Finally, after discussing the terminology and goals and data behind deep learning, we can finally turn to the algorithm’s actual structure. This may seem like a counterintuitive order to things, but I would argue it’s appropriate for this case. Unlike most programs, machine learning is not a deterministic process, meaning that random chance plays a role in the process. For that reason, it can be easy to get lost in the networks’ apparent complexity if you have no background of what you’re looking at or why. So let’s pause to recap before we see that they’re not such scary things after all.

Deep learning is a specific form of artificial intelligence which aims to “learn” from patterns in large datasets. It does this by matching the data’s relationships using a specific type of function known as a deep neural network, which is loosely modeled after the human brain. When used successfully, it can be used to classify, predict, cluster, or strategize in complex scenarios.

That’s it! So with that in mind, what is the structure of a neural network? Essentially, it is a group of simple functions which are connected together in layers, resulting in a complex output. Consider the diagram below:

Deep neural network diagram for classification; uses 2 hidden layers

Each of those circles is called a neuron, and is the fundamental unit in a neural network. The leftmost layer is called the input layer, and its values are determined by the data inputs given. The rightmost layer is known as the output layer, and its values are the network’s prediction or strategy regarding the given inputs. In this case, the output neurons are each labeled with a different letter, symbolizing the different classes the input could be sorted into. This makes the network a classification network. Every layer in-between the input layer and the output layer is known as a hidden layer. If you recall from the definition, deep learning simply refers to neural networks which have 2 or more hidden layers, like in the diagram above.

The arrows between neurons represent connections. They connect the output of a neuron from a previous layer to a neuron in another layer as an input. Thus, in a simple feed-forward network like this, information passes from left to right as inputs are transformed into outputs. Each neuron performs a simple operation by itself, but through the powerful complexity provided by connections, the network can result in complex output overall.

So what does each neuron actually do? It actually only does two things; it takes a weighted sum of its inputs, then it passes the sum through a nonlinear activation function. The diagram below illustrates a simple case of this:

Neuron diagram showing weighted sum stage (+) and activation function stage (𝜑)

Here, the inputs to the neuron are the x variables, indexed from 0. Each input x has a corresponding weight w, such that the inputs’ summation z is more dependent on some inputs than others. This allows neurons to “learn” by identifying which features are most relevant to the problem it’s trying to solve. After the weighted sum is taken, it is passed through an activation function 𝜑 before the output is finalized.
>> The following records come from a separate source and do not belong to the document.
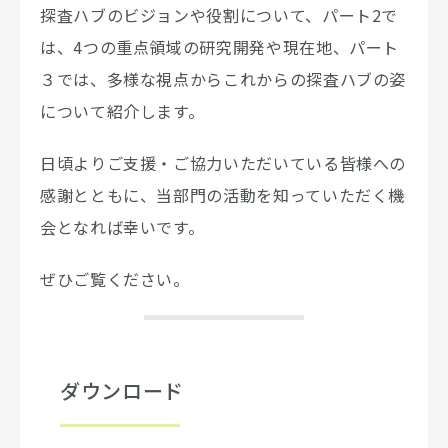
探査ハブのビジョンや役割について、パート2で
は、4つの重点領域の研究開発や現在地、パート
３では、多様な視点からこれからの探査ハブの姿
について紹介します。
日頃よりご支援・ご協力いただいている皆様への
感謝とともに、当部門の活動を知っていただく機
会となれば幸いです。
ぜひご覧ください。
ダウンロード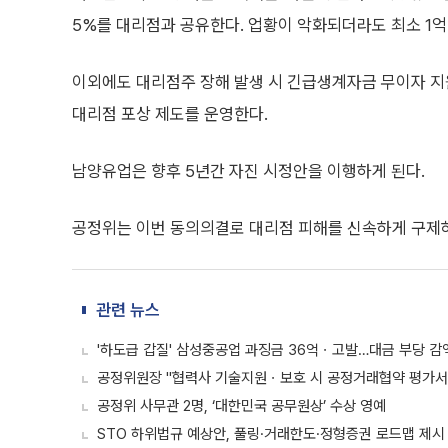
5%를 대리점과 공유한다. 업황이 악화되더라도 최소 1
이외에도 대리점주 장해 발생 시 긴급생계자금 무이자 지원
대리점 포상 제도를 운영한다.
남양유업은 향후 5년간 자진 시정안을 이행하게 된다.
공정위는 이번 동의의결로 대리점 피해를 신속하게 구제
관련 뉴스
'하도급 갑질' 삼성중공업 과징금 36억ㆍ고발…대금 부당 감
공정위원장 "협력사 기술지원ㆍ보호 시 공정거래협약 평가서
공정위 사무관 2명, ‘대한민국 공무원상’ 수상 영예
STO 하위법규 예상안, 풀링·거래한도·정형증권 로드맵 제시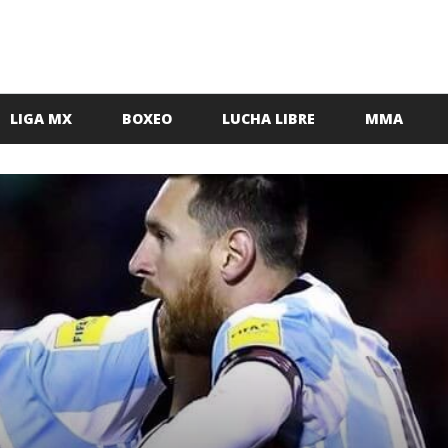
LIGA MX
BOXEO
LUCHA LIBRE
MMA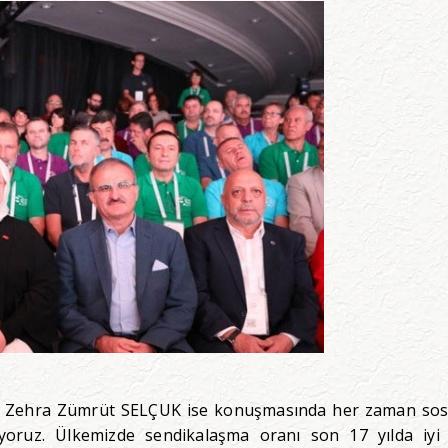
nı Zehra Zümrüt SELÇUK ise konuşmasında her zaman sosya
yoruz. Ülkemizde sendikalaşma oranı son 17 yılda iyi 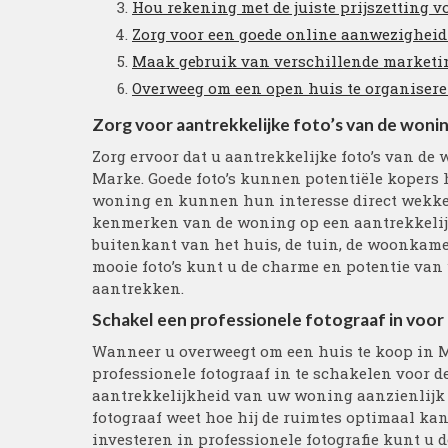
Hou rekening met de juiste prijszetting v
Zorg voor een goede online aanwezigheid
Maak gebruik van verschillende marketi
Overweeg om een open huis te organisere
Zorg voor aantrekkelijke foto’s van de wonin
Zorg ervoor dat u aantrekkelijke foto’s van d
Marke. Goede foto’s kunnen potentiële kopers 
woning en kunnen hun interesse direct wekken. 
kenmerken van de woning op een aantrekkelijk
buitenkant van het huis, de tuin, de woonkame
mooie foto’s kunt u de charme en potentie va
aantrekken.
Schakel een professionele fotograaf in voor 
Wanneer u overweegt om een huis te koop in Ma
professionele fotograaf in te schakelen voor de
aantrekkelijkheid van uw woning aanzienlijk 
fotograaf weet hoe hij de ruimtes optimaal kan 
investeren in professionele fotografie kunt u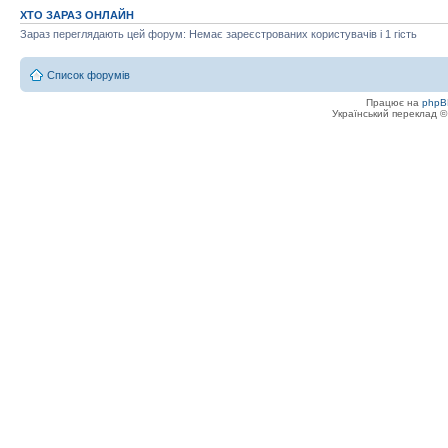
ХТО ЗАРАЗ ОНЛАЙН
Зараз переглядають цей форум: Немає зареєстрованих користувачів і 1 гість
Список форумів
Працює на
phpB
Український переклад 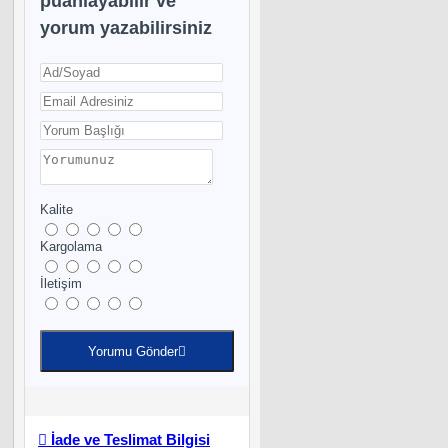
puanlayabilir ve
yorum yazabilirsiniz
Kalite
Kargolama
İletişim
Yorumu Gönder
İade ve Teslimat Bilgisi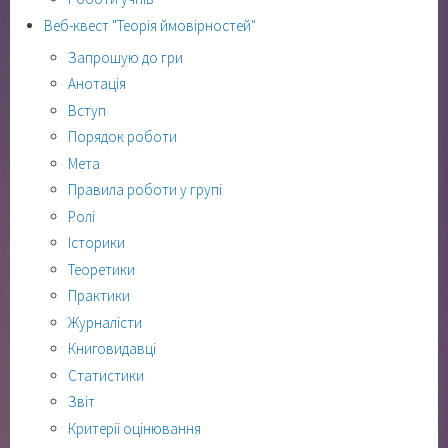
Веб-квест "Теорія ймовірностей"
Запрошую до гри
Анотація
Вступ
Порядок роботи
Мета
Правила роботи у групі
Ролі
Історики
Теоретики
Практики
Журналісти
Книговидавці
Статистики
Звіт
Критерії оцінювання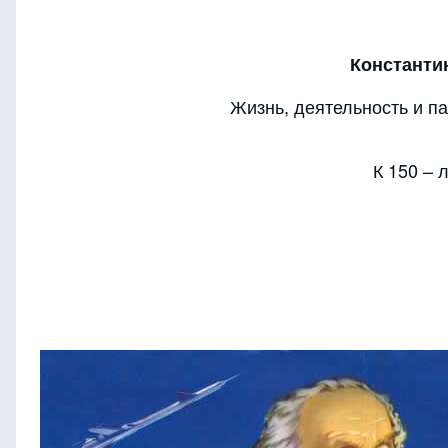
Константи
Жизнь, деятельность и п
К 150 –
When I first read about this process within each neuron, I was quite confused. The weighted sum part seemed simple enough, since its a logical way to combine small results from prior operations into a new result of larger scope. But why pass that through an activation function? Kelleher justifies it succinctly by saying this:

"Modeling these [complex] relationships accurately requires that a network be able to learn and represent complex nonlinear mappings. So, in order to enable a neural network to implement such nonlinear mappings, a nonlinear step (the activation function) must be included within the processing of the neurons in the network.”

John D. Kelleher, Deep Learning (2019), p. 78

Essentially, activation functions are the nonlinear spice which turn neural networks from dull linear models into robust nonlinear models. Without them, neural networks would just be a very fancy way to fit lines to data, a process which makes sense in very few scenarios. By adding nonlinearity into the mix, the networks can fit a much larger range of situations, which is where the point from the Data section about low bias comes from. Deep neural networks are thus a class of highly flexible, complex functions built out of deceptively simple components.

3. Measure of fitness

So now we know how neural networks turn inputs into outputs, but just how good are those outputs? In a real world scenario where the network must make predictions, the correct answer may not be known, and so this question becomes fairly futile. However, it is actually quite a simple problem during the network’s training stage, when the network is still “learning” relationships in the data. Here, we will assume that the network is performing supervised learning, where there is a desired output contained in the training data.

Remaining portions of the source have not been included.